4. Improving technology trust through ease of use
When considering the sheer volume at which people are carrying smartphones, tablets, and other types of computing devices today, technology has undoubtedly become ubiquitous. As more people become more accustomed to relying on digital technology, not coincidentally, they have also become more accepting of its use in healthcare. One recent survey found that 80 percent of respondents reported having accessed telemedicine platforms, a figure that has risen from 72% just two years ago. Meanwhile, consumers in the United States doubled their use of wearable healthcare devices, including smart watches, monitors, and fitness trackers, between 2020 and 2021.
At the same time, however, overall trust in technology among the general public has reportedly declined because of concerns involving privacy, data breaches, and other security-related issues.
Both Czuba and Maiman agree that paying more attention to accessibility and simplicity in medical device design will engender greater trust in the technology among users.
“We need to continue to come up with ways to make sure that our products are able to be understood by the common user — the non-trained, non-technical user — so that it becomes intuitive for use and doesn’t put the patient or loved one in danger,” says Czuba.
Maiman sees adoption of medical technology improving among the growing older population, which may rely on these devices on a daily basis, assuming that manufacturers continue to focus on ease of use.
“Integration of wireless monitoring technologies, in particular, can help ensure that medical device products are being used according to the proper protocols and that feedback is reaching the right caregivers and family members,” says Maiman.
5. Next-generation sequencing will advance newborn screening
A recent study conducted by Revvity Omics, an organization that specializes in health science solutions, has expressed the value of proactive, next-generation sequencing (NGS)-based screening of newborns to better enable healthcare professionals to uncover a range of risks while allowing for earlier interventions and personalized treatment plans.

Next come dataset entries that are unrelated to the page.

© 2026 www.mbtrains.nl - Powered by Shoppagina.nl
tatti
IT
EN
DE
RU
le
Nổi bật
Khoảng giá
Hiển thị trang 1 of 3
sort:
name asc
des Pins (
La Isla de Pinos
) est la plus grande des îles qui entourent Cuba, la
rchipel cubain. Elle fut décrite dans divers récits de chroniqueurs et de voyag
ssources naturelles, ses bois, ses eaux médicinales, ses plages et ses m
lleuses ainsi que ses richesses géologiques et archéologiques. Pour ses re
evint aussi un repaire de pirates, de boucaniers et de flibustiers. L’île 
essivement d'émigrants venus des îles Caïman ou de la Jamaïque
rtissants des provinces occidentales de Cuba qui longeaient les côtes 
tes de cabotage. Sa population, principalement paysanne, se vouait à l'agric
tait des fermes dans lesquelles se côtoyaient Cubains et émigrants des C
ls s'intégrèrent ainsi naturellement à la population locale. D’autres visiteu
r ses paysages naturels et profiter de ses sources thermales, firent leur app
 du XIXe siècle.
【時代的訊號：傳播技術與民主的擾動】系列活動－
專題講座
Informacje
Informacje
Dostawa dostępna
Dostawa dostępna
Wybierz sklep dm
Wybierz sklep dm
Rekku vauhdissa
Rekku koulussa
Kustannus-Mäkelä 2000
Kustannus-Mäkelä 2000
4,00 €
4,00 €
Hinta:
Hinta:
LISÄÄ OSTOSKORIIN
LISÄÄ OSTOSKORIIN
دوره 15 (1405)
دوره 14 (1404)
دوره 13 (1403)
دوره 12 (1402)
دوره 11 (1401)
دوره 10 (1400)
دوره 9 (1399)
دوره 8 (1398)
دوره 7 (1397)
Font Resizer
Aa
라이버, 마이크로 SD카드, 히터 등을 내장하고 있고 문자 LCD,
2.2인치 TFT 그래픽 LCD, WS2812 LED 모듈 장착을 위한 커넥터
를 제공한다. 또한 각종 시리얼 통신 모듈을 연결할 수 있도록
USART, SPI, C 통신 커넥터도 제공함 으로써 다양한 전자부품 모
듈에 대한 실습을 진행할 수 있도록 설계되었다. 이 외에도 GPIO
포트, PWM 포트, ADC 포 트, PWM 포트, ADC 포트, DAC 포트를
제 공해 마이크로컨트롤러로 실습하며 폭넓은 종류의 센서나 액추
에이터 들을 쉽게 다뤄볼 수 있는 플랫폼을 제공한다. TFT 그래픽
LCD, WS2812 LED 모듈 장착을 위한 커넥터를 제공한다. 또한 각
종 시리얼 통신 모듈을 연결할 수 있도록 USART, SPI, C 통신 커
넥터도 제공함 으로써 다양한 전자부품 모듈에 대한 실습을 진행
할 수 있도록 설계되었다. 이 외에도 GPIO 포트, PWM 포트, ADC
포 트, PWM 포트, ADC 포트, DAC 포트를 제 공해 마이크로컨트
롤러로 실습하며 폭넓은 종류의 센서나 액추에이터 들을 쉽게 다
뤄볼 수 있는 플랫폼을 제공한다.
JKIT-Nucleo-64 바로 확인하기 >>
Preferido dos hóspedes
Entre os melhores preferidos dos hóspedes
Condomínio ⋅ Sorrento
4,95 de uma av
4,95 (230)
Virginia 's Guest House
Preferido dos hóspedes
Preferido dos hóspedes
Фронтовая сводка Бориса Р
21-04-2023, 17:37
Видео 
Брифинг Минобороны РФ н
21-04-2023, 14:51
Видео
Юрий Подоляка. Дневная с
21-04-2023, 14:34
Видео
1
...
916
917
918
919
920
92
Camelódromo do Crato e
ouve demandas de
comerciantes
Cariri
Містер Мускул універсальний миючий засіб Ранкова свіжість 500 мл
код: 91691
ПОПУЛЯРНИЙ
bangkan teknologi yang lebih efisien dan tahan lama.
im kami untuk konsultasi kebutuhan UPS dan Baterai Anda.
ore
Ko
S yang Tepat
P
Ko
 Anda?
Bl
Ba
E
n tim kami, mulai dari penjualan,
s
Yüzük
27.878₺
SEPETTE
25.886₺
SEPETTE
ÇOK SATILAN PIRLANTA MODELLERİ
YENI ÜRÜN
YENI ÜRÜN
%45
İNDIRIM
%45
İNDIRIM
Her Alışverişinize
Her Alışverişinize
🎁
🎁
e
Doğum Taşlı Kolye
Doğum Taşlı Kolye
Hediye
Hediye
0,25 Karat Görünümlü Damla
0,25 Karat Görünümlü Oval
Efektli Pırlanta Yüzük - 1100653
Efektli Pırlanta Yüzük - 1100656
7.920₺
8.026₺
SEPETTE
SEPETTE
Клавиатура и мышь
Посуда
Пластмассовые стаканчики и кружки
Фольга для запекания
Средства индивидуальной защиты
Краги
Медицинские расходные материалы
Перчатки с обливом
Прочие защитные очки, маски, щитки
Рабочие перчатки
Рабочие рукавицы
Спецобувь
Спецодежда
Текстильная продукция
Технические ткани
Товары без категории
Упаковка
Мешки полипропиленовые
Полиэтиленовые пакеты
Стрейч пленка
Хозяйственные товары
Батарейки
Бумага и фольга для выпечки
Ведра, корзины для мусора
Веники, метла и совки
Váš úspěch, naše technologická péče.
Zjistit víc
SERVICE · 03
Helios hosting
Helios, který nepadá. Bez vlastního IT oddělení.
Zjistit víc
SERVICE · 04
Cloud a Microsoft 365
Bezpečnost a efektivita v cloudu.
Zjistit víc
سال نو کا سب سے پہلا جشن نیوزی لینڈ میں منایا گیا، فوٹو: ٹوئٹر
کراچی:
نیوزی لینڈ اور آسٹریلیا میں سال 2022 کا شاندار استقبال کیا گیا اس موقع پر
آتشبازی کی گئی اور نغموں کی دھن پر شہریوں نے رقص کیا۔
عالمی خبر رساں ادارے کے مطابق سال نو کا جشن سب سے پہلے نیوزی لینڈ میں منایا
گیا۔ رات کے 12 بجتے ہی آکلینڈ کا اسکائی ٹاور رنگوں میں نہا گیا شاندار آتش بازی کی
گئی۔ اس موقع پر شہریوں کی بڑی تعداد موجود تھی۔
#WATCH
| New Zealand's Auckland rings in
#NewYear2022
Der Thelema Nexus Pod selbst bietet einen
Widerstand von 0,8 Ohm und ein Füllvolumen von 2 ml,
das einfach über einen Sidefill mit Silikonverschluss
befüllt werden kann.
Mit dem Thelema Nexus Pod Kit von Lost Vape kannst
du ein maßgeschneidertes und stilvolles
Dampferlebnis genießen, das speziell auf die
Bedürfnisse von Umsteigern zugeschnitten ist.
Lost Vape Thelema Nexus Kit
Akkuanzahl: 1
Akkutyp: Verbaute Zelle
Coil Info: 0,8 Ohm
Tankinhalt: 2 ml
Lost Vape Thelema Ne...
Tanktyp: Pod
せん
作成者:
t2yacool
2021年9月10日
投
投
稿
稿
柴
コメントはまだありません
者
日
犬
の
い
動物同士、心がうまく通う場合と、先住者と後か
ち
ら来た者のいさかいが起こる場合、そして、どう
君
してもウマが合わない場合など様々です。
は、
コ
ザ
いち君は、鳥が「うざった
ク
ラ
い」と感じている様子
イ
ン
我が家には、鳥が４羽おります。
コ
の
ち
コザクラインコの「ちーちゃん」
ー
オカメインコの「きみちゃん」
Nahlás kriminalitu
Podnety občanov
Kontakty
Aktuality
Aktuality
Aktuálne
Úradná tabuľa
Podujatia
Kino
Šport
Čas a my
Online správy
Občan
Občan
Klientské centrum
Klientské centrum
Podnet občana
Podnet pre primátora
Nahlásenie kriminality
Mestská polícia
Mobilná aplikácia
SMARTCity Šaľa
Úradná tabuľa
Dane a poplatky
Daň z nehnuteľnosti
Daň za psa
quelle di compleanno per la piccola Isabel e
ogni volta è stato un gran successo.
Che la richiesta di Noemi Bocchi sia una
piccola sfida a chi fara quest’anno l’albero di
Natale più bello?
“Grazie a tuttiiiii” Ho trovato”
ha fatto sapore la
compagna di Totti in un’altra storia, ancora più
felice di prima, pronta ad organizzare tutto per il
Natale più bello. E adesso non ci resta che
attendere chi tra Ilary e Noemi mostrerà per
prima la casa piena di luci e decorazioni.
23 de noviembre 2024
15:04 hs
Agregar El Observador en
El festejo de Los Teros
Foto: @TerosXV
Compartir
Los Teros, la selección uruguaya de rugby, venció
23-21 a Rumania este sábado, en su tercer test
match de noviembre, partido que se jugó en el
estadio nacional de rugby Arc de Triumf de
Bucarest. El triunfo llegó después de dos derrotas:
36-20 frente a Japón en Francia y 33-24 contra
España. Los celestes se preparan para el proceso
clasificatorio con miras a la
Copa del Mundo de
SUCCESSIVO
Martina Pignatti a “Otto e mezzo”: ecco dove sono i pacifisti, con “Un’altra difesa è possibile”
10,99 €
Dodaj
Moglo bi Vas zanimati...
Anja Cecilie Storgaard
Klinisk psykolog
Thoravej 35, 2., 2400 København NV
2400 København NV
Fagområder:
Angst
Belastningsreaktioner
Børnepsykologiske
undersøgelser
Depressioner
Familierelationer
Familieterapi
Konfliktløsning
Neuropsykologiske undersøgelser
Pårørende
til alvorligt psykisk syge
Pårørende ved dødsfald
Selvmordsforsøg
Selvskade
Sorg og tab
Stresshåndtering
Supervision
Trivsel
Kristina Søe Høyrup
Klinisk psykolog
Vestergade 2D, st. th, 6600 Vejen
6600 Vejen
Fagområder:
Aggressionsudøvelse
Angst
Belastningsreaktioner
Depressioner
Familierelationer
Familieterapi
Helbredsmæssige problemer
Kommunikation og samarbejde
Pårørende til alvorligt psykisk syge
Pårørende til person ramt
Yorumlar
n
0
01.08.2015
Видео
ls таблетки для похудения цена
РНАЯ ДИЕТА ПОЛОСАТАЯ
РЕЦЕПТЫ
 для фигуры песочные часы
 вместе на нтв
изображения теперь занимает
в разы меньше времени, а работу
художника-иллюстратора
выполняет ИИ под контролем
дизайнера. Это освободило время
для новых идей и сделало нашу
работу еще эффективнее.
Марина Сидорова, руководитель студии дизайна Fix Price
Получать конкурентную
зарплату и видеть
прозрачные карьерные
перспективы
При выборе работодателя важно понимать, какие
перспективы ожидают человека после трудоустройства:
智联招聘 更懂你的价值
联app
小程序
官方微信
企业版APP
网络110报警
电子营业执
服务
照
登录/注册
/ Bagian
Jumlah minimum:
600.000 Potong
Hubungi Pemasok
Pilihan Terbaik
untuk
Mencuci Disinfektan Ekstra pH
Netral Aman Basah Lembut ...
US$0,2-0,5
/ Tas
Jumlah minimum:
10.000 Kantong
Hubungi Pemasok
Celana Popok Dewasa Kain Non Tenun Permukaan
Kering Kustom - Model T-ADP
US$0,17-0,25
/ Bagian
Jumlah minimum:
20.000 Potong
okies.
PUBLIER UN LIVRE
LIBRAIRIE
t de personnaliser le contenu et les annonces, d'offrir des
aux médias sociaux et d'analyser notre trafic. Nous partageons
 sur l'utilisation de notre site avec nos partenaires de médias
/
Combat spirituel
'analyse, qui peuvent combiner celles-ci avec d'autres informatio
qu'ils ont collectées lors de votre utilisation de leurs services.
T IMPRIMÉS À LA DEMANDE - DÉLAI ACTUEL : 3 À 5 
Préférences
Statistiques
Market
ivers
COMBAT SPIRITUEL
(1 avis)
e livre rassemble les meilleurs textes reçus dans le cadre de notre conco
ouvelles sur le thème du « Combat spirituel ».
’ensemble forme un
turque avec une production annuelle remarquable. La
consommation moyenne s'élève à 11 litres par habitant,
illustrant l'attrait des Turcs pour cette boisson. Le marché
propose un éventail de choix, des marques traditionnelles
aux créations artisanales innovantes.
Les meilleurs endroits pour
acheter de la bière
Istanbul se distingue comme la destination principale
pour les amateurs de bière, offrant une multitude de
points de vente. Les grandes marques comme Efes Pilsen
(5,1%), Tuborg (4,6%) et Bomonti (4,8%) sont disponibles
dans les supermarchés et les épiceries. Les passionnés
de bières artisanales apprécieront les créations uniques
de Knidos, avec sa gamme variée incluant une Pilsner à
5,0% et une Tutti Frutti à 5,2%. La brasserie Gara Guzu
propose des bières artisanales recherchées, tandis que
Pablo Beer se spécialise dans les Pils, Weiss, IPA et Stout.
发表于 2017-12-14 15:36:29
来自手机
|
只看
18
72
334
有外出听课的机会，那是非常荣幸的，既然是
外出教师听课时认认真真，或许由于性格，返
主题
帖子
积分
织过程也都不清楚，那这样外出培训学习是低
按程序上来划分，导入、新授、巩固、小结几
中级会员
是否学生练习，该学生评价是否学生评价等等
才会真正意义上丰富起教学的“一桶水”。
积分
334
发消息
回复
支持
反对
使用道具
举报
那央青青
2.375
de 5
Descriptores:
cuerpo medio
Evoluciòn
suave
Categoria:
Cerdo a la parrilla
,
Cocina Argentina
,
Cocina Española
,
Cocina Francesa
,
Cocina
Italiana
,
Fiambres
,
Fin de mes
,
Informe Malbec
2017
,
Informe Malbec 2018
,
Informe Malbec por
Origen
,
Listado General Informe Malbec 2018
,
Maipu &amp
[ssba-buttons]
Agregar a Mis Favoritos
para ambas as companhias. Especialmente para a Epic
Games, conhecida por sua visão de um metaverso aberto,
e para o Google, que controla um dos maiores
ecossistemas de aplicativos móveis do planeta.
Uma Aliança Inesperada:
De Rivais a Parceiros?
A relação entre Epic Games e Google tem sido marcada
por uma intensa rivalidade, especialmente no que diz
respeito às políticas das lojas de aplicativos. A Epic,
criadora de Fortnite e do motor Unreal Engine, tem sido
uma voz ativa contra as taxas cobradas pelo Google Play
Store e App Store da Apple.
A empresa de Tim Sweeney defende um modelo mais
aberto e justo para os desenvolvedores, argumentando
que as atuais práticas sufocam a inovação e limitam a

As NGS becomes more accessible to the general public, harnessing this tool could have a profound impact on the health and well-being of families and future generations, says Dr. Madhuri Hegde, chief scientific officer at Revvity. “Next-generation sequencing is providing efficient, holistic insights into the human genome, which has become a viable option for population-wide screening, including within newborn screening,” said Hedge.
The study, “At-Risk Genomic Findings for Pediatric-Onset Disorders From Genome Sequencing vs Medically Actionable Gene Panel in Proactive Screening of Newborns and Children,” found that genome sequencing uncovered potential pediatric-onset diagnoses in 8.2% of apparently healthy children, with 46.8% of findings associated with high-penetrance conditions. By contrast, only 2.1% of children screened with a panel of 268 genes for medically actionable pediatric conditions were found to be at risk for developing pediatric-onset disease.
The study suggests that, when compared with a gene panel, genome sequencing uncovered more potential pediatric-onset diagnoses among apparently healthy children.